A top Democrat in the Senate hopes to stop parents from making donations that could increase the chances their children get in to certain colleges.
The bill would require any institution that receives federal financial aid to not consider donations as a factor in the admissions process. If a university doesn’t put in place such a policy, parents would be able to claim a tax deduction only for $100,000 of donations over a six-year period during which their child attends the school, under the bill introduced June 5 by Senate Finance Committee ranking member Ron Wyden (D-Ore.).
The measure follows fallout from the recent college admissions scandal, in which wealthy parents paid bribes disguised as charitable donations in order to get their children into elite schools.
“It’s absurd that the tax code subsidizes the top 1% buying their way into school,” Wyden said in a statement.

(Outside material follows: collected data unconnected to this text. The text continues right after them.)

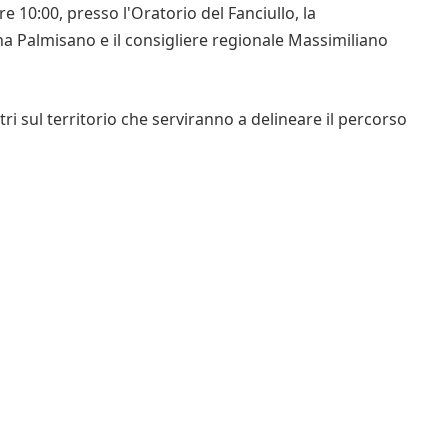
 10:00, presso l'Oratorio del Fanciullo, la
iana Palmisano e il consigliere regionale Massimiliano
tri sul territorio che serviranno a delineare il percorso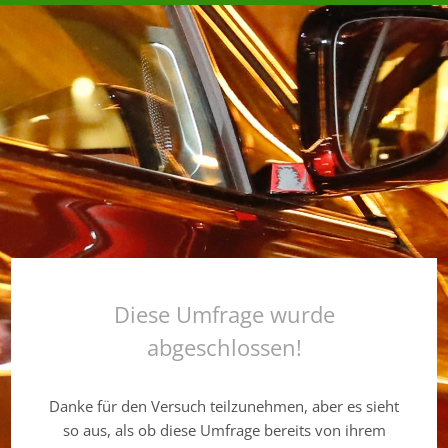
Diese Umfrage wurde
abgeschlossen!
Danke für den Versuch teilzunehmen, aber es sieht
so aus, als ob diese Umfrage bereits von ihrem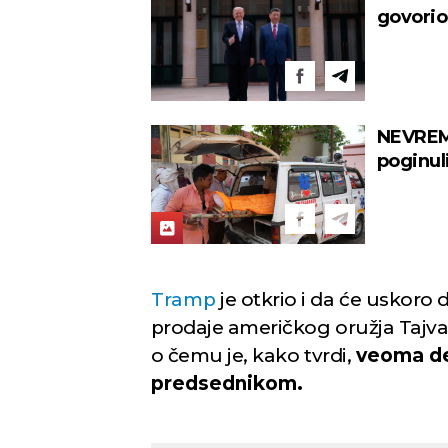
govorio
Novi Sad
NEVREM
poginul
Vedro nebo
Mest
Min temp:
23
°C
27
°C
Max temp:
39
°C
Vetar:
3
m/s
Vlažnost:
42
%
Tramp
je otkrio i da će uskoro
prodaje američkog oružja Tajvan
o čemu je, kako tvrdi,
veoma de
predsednikom.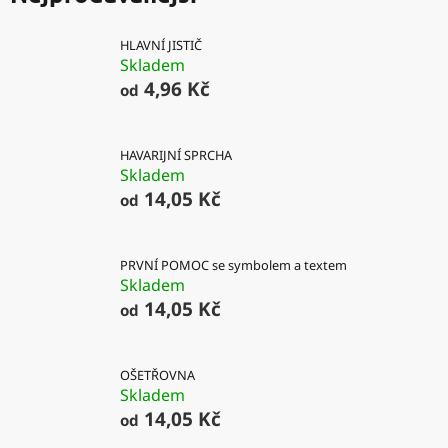
HLAVNÍ JISTIČ
Skladem
4,96 Kč
od
HAVARIJNÍ SPRCHA
Skladem
14,05 Kč
od
PRVNÍ POMOC se symbolem a textem
Skladem
14,05 Kč
od
OŠETŘOVNA
Skladem
14,05 Kč
od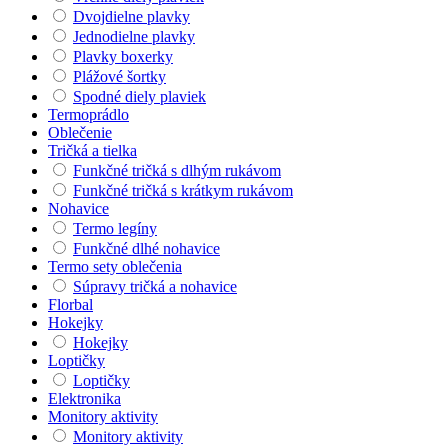
Dvojdielne plavky
Jednodielne plavky
Plavky boxerky
Plážové šortky
Spodné diely plaviek
Termoprádlo
Oblečenie
Tričká a tielka
Funkčné tričká s dlhým rukávom
Funkčné tričká s krátkym rukávom
Nohavice
Termo legíny
Funkčné dlhé nohavice
Termo sety oblečenia
Súpravy tričká a nohavice
Florbal
Hokejky
Hokejky
Loptičky
Loptičky
Elektronika
Monitory aktivity
Monitory aktivity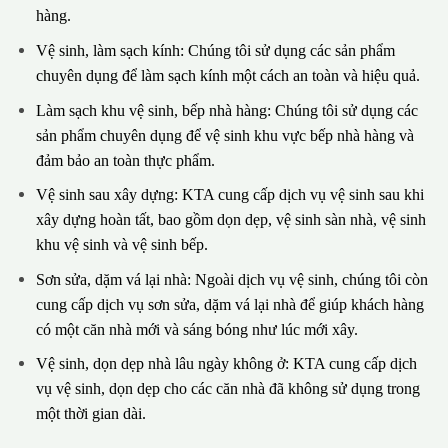
hàng.
Vệ sinh, làm sạch kính: Chúng tôi sử dụng các sản phẩm
chuyên dụng để làm sạch kính một cách an toàn và hiệu quả.
Làm sạch khu vệ sinh, bếp nhà hàng: Chúng tôi sử dụng các
sản phẩm chuyên dụng để vệ sinh khu vực bếp nhà hàng và
đảm bảo an toàn thực phẩm.
Vệ sinh sau xây dựng: KTA cung cấp dịch vụ vệ sinh sau khi
xây dựng hoàn tất, bao gồm dọn dẹp, vệ sinh sàn nhà, vệ sinh
khu vệ sinh và vệ sinh bếp.
Sơn sửa, dặm vá lại nhà: Ngoài dịch vụ vệ sinh, chúng tôi còn
cung cấp dịch vụ sơn sửa, dặm vá lại nhà để giúp khách hàng
có một căn nhà mới và sáng bóng như lúc mới xây.
Vệ sinh, dọn dẹp nhà lâu ngày không ở: KTA cung cấp dịch
vụ vệ sinh, dọn dẹp cho các căn nhà đã không sử dụng trong
một thời gian dài.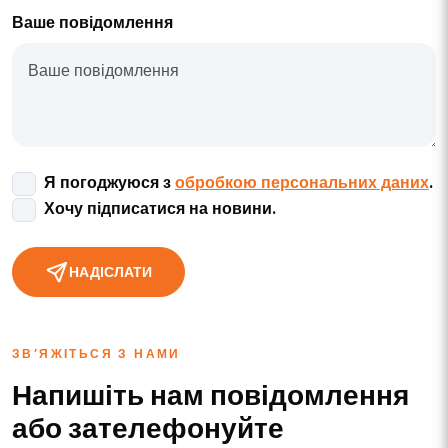
Ваше повідомлення
Я погоджуюся з
обробкою персональних даних
.
Хочу підписатися на новини.
НАДІСЛАТИ
ЗВ’ЯЖІТЬСЯ З НАМИ
Напишіть нам повідомлення
або зателефонуйте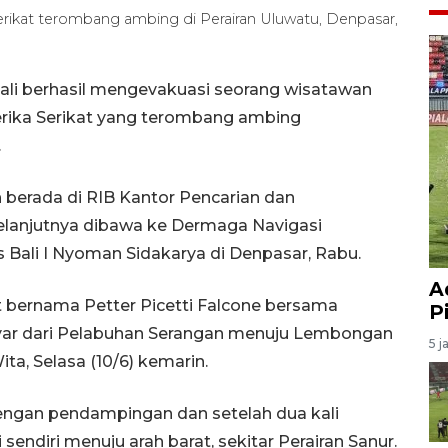
rikat terombang ambing di Perairan Uluwatu, Denpasar,
ali berhasil mengevakuasi seorang wisatawan
ika Serikat yang terombang ambing
.
h berada di RIB Kantor Pencarian dan
selanjutnya dibawa ke Dermaga Navigasi
 Bali I Nyoman Sidakarya di Denpasar, Rabu.
A
 bernama Petter Picetti Falcone bersama
P
ayar dari Pelabuhan Serangan menuju Lembongan
5 j
ta, Selasa (10/6) kemarin.
i dengan pendampingan dan setelah dua kali
sendiri menuju arah barat, sekitar Perairan Sanur.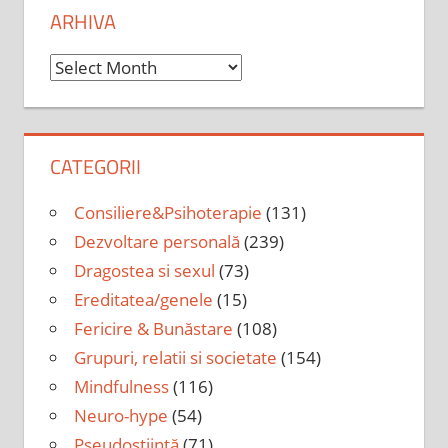
ARHIVA
Arhiva
CATEGORII
Consiliere&Psihoterapie
(131)
Dezvoltare personală
(239)
Dragostea si sexul
(73)
Ereditatea/genele
(15)
Fericire & Bunăstare
(108)
Grupuri, relatii si societate
(154)
Mindfulness
(116)
Neuro-hype
(54)
Pseudoștiință
(71)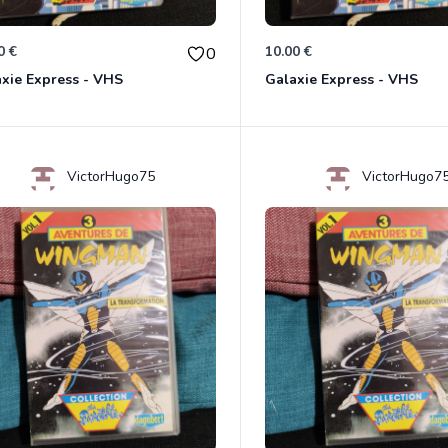
0 €
10.00 €
0
xie Express - VHS
Galaxie Express - VHS
VictorHugo75
VictorHugo7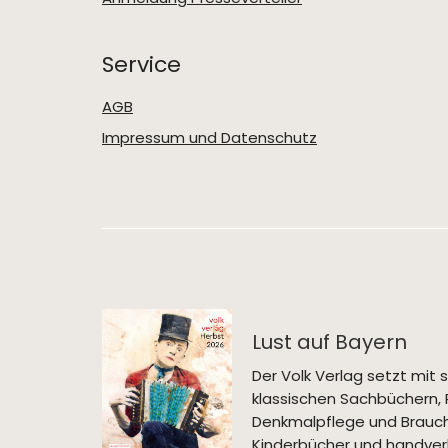
Service
AGB
Impressum und Datenschutz
Lust auf Bayern
Der Volk Verlag setzt mi
klassischen Sachbüchern, 
Denkmalpflege und Brauch
Kinderbücher und handverl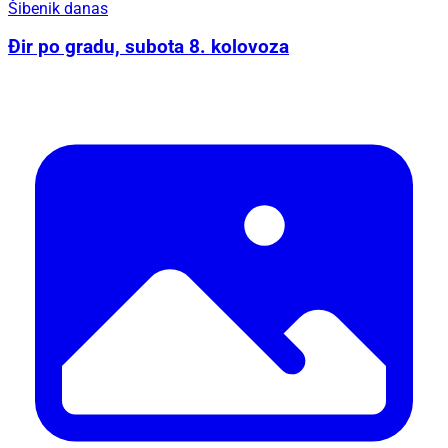
Šibenik danas
Đir po gradu, subota 8. kolovoza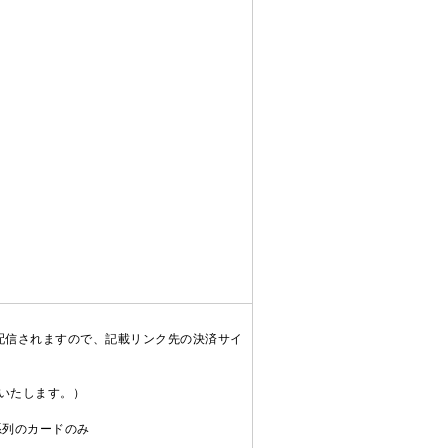
配信されますので、記載リンク先の決済サイ
送いたします。）
C系列のカードのみ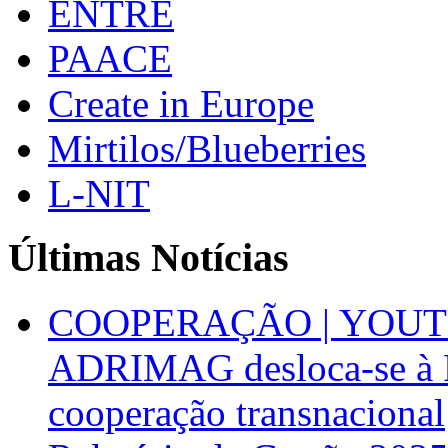
ENTRE
PAACE
Create in Europe
Mirtilos/Blueberries
L-NIT
Últimas Notícias
COOPERAÇÃO | YOUT
ADRIMAG desloca-se à F
cooperação transnacional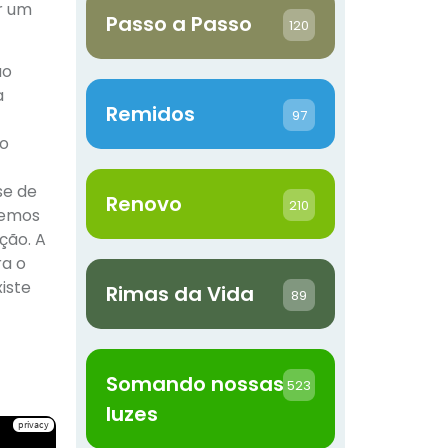
ar um
Passo a Passo
120
ão
a
Remidos
97
mo
se de
Renovo
210
temos
ção. A
ra o
iste
Rimas da Vida
89
Somando nossas
523
luzes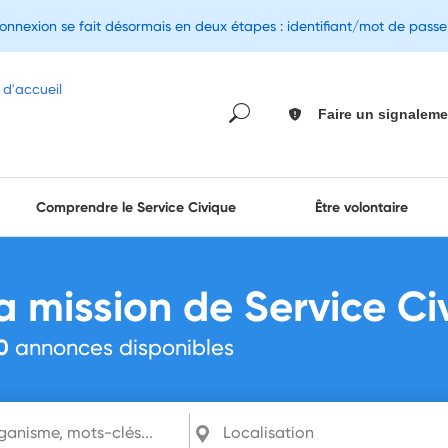
connexion se fait désormais en deux étapes : identifiant/mot de pass
Faire un signaleme
Comprendre le Service Civique
Être volontaire
a mission de Service Ci
0
annonces disponibles
mots-clés...
Localisation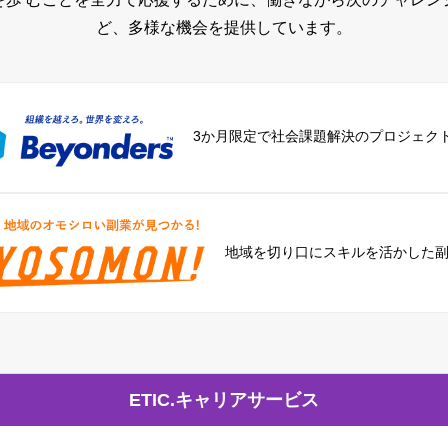
ど、多様な機会を提供しています。
3か月限定で社会課題解決のプロジェク
地域を切り口に
スキルを活かした
ETIC.キャリアサービス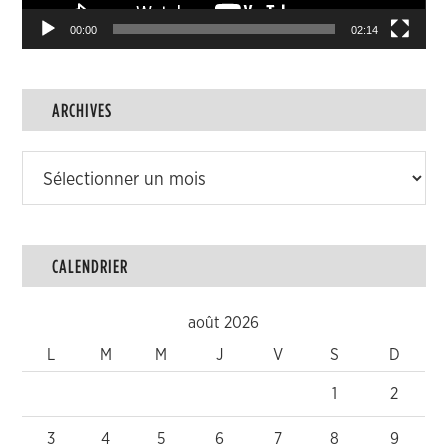
00:00
02:14
ARCHIVES
Archives
CALENDRIER
août 2026
L
M
M
J
V
S
D
1
2
3
4
5
6
7
8
9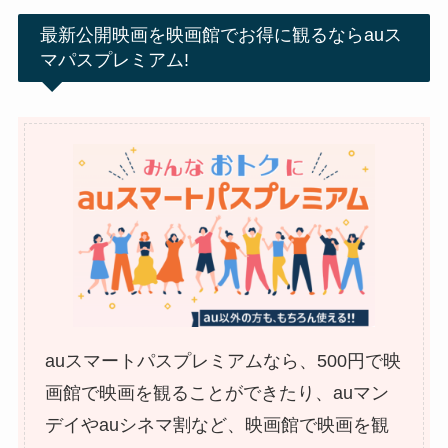
最新公開映画を映画館でお得に観るならauス
マパスプレミアム!
auスマートパスプレミアムなら、500円で映
画館で映画を観ることができたり、auマン
デイやauシネマ割など、映画館で映画を観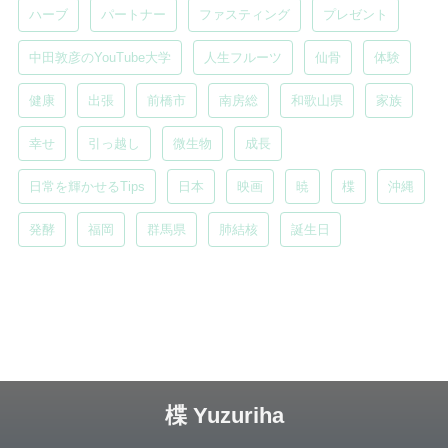
ハーブ
パートナー
ファスティング
プレゼント
中田敦彦のYouTube大学
人生フルーツ
仙骨
体験
健康
出張
前橋市
南房総
和歌山県
家族
幸せ
引っ越し
微生物
成長
日常を輝かせるTips
日本
映画
暁
楪
沖縄
発酵
福岡
群馬県
肺結核
誕生日
楪 Yuzuriha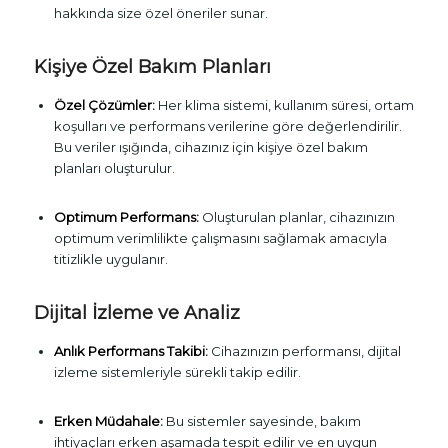
hakkında size özel öneriler sunar.
Kişiye Özel Bakım Planları
Özel Çözümler:
Her klima sistemi, kullanım süresi, ortam
koşulları ve performans verilerine göre değerlendirilir.
Bu veriler ışığında, cihazınız için kişiye özel bakım
planları oluşturulur.
Optimum Performans:
Oluşturulan planlar, cihazınızın
optimum verimlilikte çalışmasını sağlamak amacıyla
titizlikle uygulanır.
Dijital İzleme ve Analiz
Anlık Performans Takibi:
Cihazınızın performansı, dijital
izleme sistemleriyle sürekli takip edilir.
Erken Müdahale:
Bu sistemler sayesinde, bakım
ihtiyaçları erken aşamada tespit edilir ve en uygun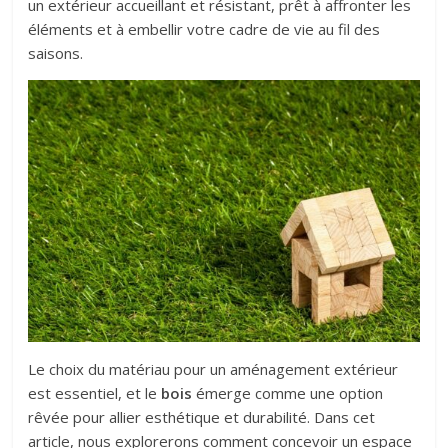
un extérieur accueillant et résistant, prêt à affronter les
éléments et à embellir votre cadre de vie au fil des
saisons.
Le choix du matériau pour un aménagement extérieur
est essentiel, et le
bois
émerge comme une option
rêvée pour allier esthétique et durabilité. Dans cet
article, nous explorerons comment concevoir un espace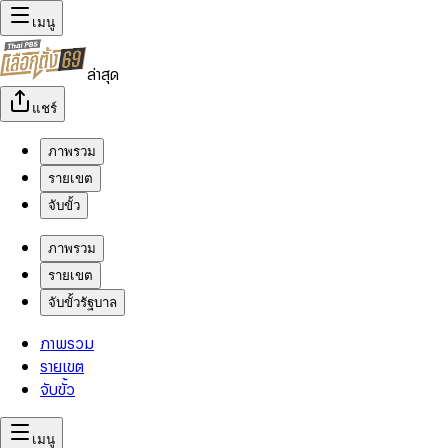
เมนู
ล่าสุด
แชร์
ภาพรวม
รายเขต
จับขั้ว
ภาพรวม
รายเขต
จับขั้วรัฐบาล
ภาพรวม
รายเขต
จับขั้ว
เมนู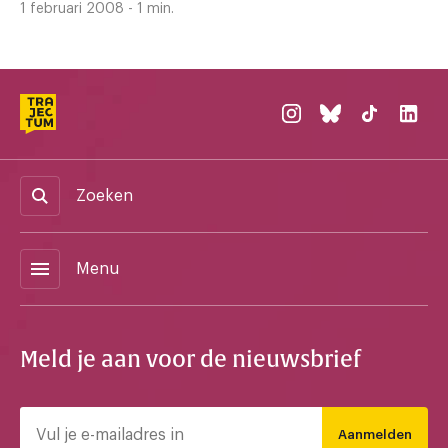
1 februari 2008 - 1 min.
Zoeken
menu
Menu
Meld je aan voor de nieuwsbrief
Aanmelden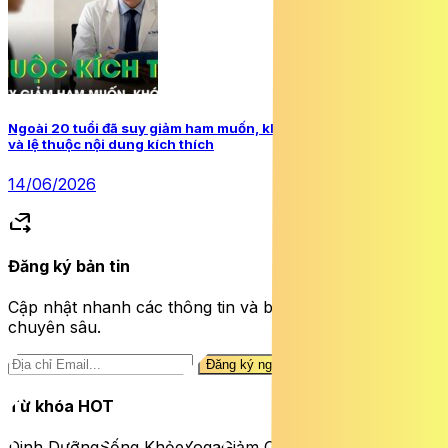
Ngoài 20 tuổi đã suy giảm ham muốn, khó cương vì thức khuya
và lệ thuộc nội dung kích thích
14/06/2026
forward_to_inbox
Đăng ký bản tin
Cập nhật nhanh các thông tin và bài viết sức khỏe
chuyên sâu.
Đăng ký ngay
Từ khóa HOT
Dinh Dưỡng
Sống Khỏe
Yoga
Giảm Cân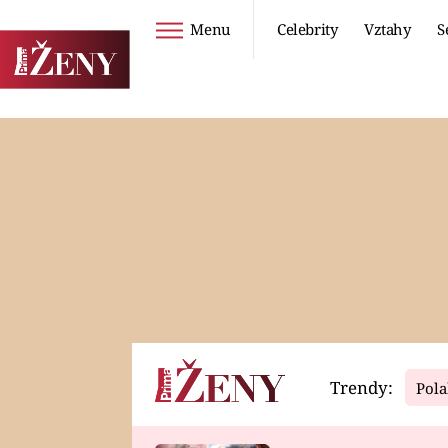
Menu
Celebrity
Vztahy
S
Seriály
Životní styl
ZOO
DIETY A HUBNUTÍ
PROSTŘENO!
CESTOVÁNÍ A
DOVOLENÁ
DUCH
ZDRAVÍ
Trendy:
Pola
Horoskopy
Video
ASTROČLÁNKY
SERIÁLY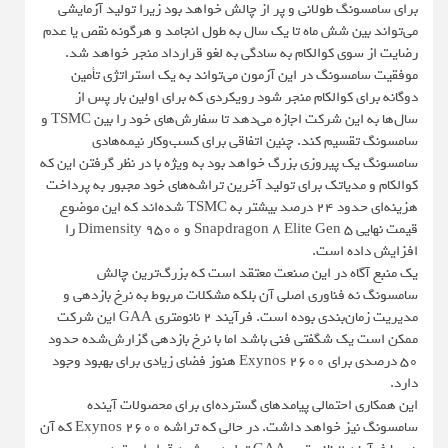
برای سامسونگ طولانی و پر از چالش خواهد بود زیرا تولید آزمایشی
می‌تواند بین شش ماه تا یک سال به طول انجامد و هرگونه نقص یا عدم
رضایت از سوی کوالکام به سادگی به لغو قرارداد منجر خواهد شد.
موفقیت سامسونگ در این آزمون می‌تواند به یک استراتژی تأمین
دوگانه برای کوالکام منجر شود رویکردی که برای اولین بار پس از
سال‌ها به این شرکت اجازه می‌دهد تا سفارش‌های خود را بین TSMC و
سامسونگ تقسیم کند. چنین اتفاقی برای کسب‌وکار نیمه‌هادی
سامسونگ یک پیروزی بزرگ خواهد بود به ویژه با در نظر گرفتن این که
کوالکام و مدیاتک برای تولید آخرین تراشه‌های خود مجبور به پرداخت
هزینه‌ای حدود ۲۴ درصد بیشتر به TSMC شده‌اند که این موضوع
قیمت نهایی Snapdragon 8 Elite Gen 5 و Dimensity 9500 را
افزایش داده است.
یک منبع آگاه در این صنعت معتقد است که بزرگ‌ترین چالش
سامسونگ نه فناوری اصلی آن بلکه مشکلات مربوط به نرخ بازدهی و
مدیریت زمان‌بندی بوده است. فرآیند ۲ نانومتری GAA این شرکت
ممکن است یک شگفتی فنی باشد اما با نرخ بازدهی گزارش‌شده حدود
۵۰ درصدی برای Exynos 2600 هنوز فضای زیادی برای بهبود وجود
دارد.
این همکاری احتمالی پیامدهای گسترده‌ای برای محصولات آینده
سامسونگ نیز خواهد داشت. در حالی که تراشه Exynos 2600 که آن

Donations to colleges and universities are tax-exempt under tax code Section 170. The bill would expand the section’s “quid pro quo” rules,” which govern how much of a tax deduction taxpayers can take when they make a charitable contribution and receive a benefit in return.
Deductions taken for donations in excess of $100,000 during the six-year period preceding their child’s attendance would be recaptured, according to the bill.
The bill would amend the Higher Education Act to include the donation policy requirement. Colleges and universities would also have to report the number of applicants, admitted students, and enrolled students who are children of donors, and include the information in IRS filings.